§ Work task
Produce a word-for-word copy of the data that follows, excluding images.

§ Material provided
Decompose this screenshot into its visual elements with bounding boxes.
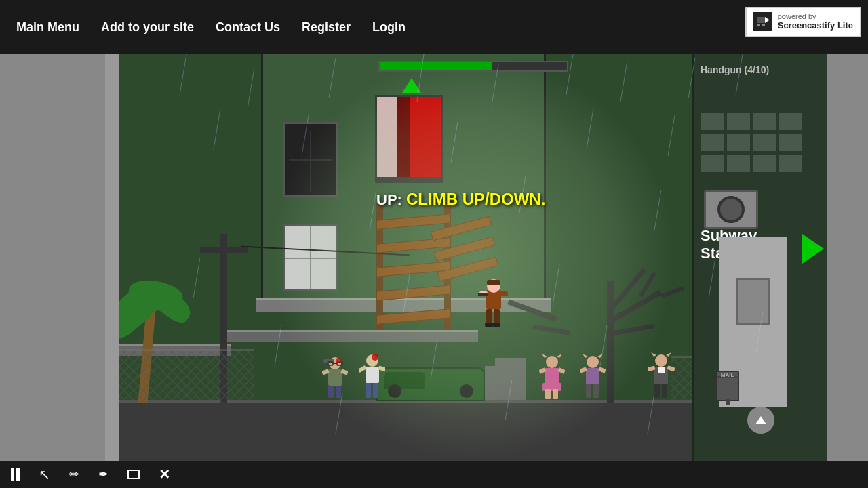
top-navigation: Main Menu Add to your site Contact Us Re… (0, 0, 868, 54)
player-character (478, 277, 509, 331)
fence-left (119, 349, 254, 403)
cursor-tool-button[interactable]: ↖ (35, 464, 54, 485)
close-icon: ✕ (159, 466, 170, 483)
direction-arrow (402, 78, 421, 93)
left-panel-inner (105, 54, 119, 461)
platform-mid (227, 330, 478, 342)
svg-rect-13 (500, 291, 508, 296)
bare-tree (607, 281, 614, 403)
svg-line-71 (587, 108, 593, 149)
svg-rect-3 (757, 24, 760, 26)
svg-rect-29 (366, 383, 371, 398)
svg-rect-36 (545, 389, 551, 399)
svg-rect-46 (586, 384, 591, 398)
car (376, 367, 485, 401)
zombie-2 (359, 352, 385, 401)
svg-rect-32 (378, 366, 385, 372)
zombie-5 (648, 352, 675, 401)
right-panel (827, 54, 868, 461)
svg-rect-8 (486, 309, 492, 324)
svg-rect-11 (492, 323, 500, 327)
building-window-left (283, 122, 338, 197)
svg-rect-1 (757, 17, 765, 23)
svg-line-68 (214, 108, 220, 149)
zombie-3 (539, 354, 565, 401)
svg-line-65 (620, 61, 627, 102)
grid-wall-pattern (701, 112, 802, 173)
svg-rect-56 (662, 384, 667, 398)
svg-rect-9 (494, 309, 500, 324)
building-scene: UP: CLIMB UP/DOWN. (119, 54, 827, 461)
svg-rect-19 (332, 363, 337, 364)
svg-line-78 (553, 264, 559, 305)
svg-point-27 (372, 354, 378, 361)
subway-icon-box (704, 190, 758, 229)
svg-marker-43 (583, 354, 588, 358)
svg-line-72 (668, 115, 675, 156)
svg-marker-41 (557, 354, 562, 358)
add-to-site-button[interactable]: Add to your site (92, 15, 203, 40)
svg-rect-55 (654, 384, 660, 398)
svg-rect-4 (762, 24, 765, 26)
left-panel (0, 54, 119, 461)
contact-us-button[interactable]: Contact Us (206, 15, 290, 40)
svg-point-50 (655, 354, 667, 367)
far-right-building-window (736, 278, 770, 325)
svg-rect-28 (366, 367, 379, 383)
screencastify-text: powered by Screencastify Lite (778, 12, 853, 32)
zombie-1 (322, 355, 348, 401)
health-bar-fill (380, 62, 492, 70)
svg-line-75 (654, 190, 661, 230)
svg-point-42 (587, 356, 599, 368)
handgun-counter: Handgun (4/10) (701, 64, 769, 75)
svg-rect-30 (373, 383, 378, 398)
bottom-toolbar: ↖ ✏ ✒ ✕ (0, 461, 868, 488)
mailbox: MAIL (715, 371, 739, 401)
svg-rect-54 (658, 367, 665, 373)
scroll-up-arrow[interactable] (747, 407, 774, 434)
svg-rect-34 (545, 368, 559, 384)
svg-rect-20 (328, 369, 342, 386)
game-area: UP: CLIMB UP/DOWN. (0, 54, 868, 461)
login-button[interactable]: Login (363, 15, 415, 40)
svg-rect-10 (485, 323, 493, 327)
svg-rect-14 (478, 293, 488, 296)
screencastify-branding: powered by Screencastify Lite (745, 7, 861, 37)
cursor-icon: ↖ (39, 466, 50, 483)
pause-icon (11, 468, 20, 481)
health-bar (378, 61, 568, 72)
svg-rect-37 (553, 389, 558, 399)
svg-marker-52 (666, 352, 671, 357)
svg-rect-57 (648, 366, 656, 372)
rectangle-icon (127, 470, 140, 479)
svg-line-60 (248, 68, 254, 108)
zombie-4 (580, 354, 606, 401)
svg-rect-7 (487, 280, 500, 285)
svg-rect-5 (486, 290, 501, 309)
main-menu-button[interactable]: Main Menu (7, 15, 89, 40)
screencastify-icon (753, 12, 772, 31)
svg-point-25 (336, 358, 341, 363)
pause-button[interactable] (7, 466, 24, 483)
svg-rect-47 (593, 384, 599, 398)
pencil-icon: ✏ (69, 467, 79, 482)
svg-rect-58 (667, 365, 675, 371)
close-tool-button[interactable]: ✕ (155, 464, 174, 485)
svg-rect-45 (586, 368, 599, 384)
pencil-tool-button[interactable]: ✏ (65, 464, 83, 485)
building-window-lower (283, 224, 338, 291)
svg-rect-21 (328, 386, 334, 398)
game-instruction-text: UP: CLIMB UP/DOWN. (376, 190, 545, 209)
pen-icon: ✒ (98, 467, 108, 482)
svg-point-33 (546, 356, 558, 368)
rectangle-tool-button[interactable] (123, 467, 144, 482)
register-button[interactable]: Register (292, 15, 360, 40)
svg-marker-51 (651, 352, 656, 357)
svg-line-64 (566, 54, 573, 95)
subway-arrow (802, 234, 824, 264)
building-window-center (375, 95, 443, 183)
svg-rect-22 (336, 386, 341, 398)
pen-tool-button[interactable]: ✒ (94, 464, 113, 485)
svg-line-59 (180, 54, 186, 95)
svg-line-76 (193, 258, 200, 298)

§ Expected answer
Decompose this screenshot into its visual elements with bounding boxes.
top-navigation: Main Menu Add to your site Contact Us Re… (0, 0, 868, 54)
player-character (478, 277, 509, 331)
fence-left (119, 349, 254, 403)
cursor-tool-button[interactable]: ↖ (35, 464, 54, 485)
close-icon: ✕ (159, 466, 170, 483)
direction-arrow (402, 78, 421, 93)
left-panel-inner (105, 54, 119, 461)
platform-mid (227, 330, 478, 342)
svg-rect-13 (500, 291, 508, 296)
bare-tree (607, 281, 614, 403)
svg-line-71 (587, 108, 593, 149)
svg-rect-3 (757, 24, 760, 26)
svg-rect-29 (366, 383, 371, 398)
svg-rect-36 (545, 389, 551, 399)
svg-rect-46 (586, 384, 591, 398)
car (376, 367, 485, 401)
zombie-2 (359, 352, 385, 401)
svg-rect-32 (378, 366, 385, 372)
zombie-5 (648, 352, 675, 401)
right-panel (827, 54, 868, 461)
svg-rect-8 (486, 309, 492, 324)
svg-rect-11 (492, 323, 500, 327)
building-window-left (283, 122, 338, 197)
svg-rect-1 (757, 17, 765, 23)
svg-line-68 (214, 108, 220, 149)
zombie-3 (539, 354, 565, 401)
svg-line-65 (620, 61, 627, 102)
grid-wall-pattern (701, 112, 802, 173)
svg-rect-56 (662, 384, 667, 398)
svg-rect-9 (494, 309, 500, 324)
building-scene: UP: CLIMB UP/DOWN. (119, 54, 827, 461)
svg-rect-19 (332, 363, 337, 364)
svg-line-78 (553, 264, 559, 305)
svg-point-27 (372, 354, 378, 361)
subway-icon-box (704, 190, 758, 229)
svg-marker-43 (583, 354, 588, 358)
svg-line-72 (668, 115, 675, 156)
svg-marker-41 (557, 354, 562, 358)
add-to-site-button[interactable]: Add to your site (92, 15, 203, 40)
svg-rect-55 (654, 384, 660, 398)
svg-rect-4 (762, 24, 765, 26)
left-panel (0, 54, 119, 461)
contact-us-button[interactable]: Contact Us (206, 15, 290, 40)
svg-point-50 (655, 354, 667, 367)
far-right-building-window (736, 278, 770, 325)
svg-rect-28 (366, 367, 379, 383)
screencastify-text: powered by Screencastify Lite (778, 12, 853, 32)
zombie-1 (322, 355, 348, 401)
health-bar-fill (380, 62, 492, 70)
svg-line-75 (654, 190, 661, 230)
svg-point-42 (587, 356, 599, 368)
handgun-counter: Handgun (4/10) (701, 64, 769, 75)
svg-rect-30 (373, 383, 378, 398)
bottom-toolbar: ↖ ✏ ✒ ✕ (0, 461, 868, 488)
mailbox: MAIL (715, 371, 739, 401)
svg-rect-54 (658, 367, 665, 373)
scroll-up-arrow[interactable] (747, 407, 774, 434)
svg-rect-34 (545, 368, 559, 384)
svg-rect-20 (328, 369, 342, 386)
game-area: UP: CLIMB UP/DOWN. (0, 54, 868, 461)
login-button[interactable]: Login (363, 15, 415, 40)
svg-rect-10 (485, 323, 493, 327)
svg-rect-14 (478, 293, 488, 296)
screencastify-branding: powered by Screencastify Lite (745, 7, 861, 37)
cursor-icon: ↖ (39, 466, 50, 483)
pause-icon (11, 468, 20, 481)
health-bar (378, 61, 568, 72)
svg-rect-37 (553, 389, 558, 399)
svg-marker-52 (666, 352, 671, 357)
svg-rect-57 (648, 366, 656, 372)
rectangle-icon (127, 470, 140, 479)
svg-line-60 (248, 68, 254, 108)
zombie-4 (580, 354, 606, 401)
svg-rect-7 (487, 280, 500, 285)
svg-rect-5 (486, 290, 501, 309)
main-menu-button[interactable]: Main Menu (7, 15, 89, 40)
screencastify-icon (753, 12, 772, 31)
svg-point-25 (336, 358, 341, 363)
pause-button[interactable] (7, 466, 24, 483)
svg-rect-47 (593, 384, 599, 398)
pencil-icon: ✏ (69, 467, 79, 482)
svg-rect-58 (667, 365, 675, 371)
close-tool-button[interactable]: ✕ (155, 464, 174, 485)
svg-rect-45 (586, 368, 599, 384)
pencil-tool-button[interactable]: ✏ (65, 464, 83, 485)
building-window-lower (283, 224, 338, 291)
svg-rect-21 (328, 386, 334, 398)
game-instruction-text: UP: CLIMB UP/DOWN. (376, 190, 545, 209)
pen-icon: ✒ (98, 467, 108, 482)
svg-point-33 (546, 356, 558, 368)
rectangle-tool-button[interactable] (123, 467, 144, 482)
register-button[interactable]: Register (292, 15, 360, 40)
svg-marker-51 (651, 352, 656, 357)
svg-line-64 (566, 54, 573, 95)
subway-arrow (802, 234, 824, 264)
building-window-center (375, 95, 443, 183)
svg-rect-22 (336, 386, 341, 398)
pen-tool-button[interactable]: ✒ (94, 464, 113, 485)
svg-line-59 (180, 54, 186, 95)
svg-line-76 (193, 258, 200, 298)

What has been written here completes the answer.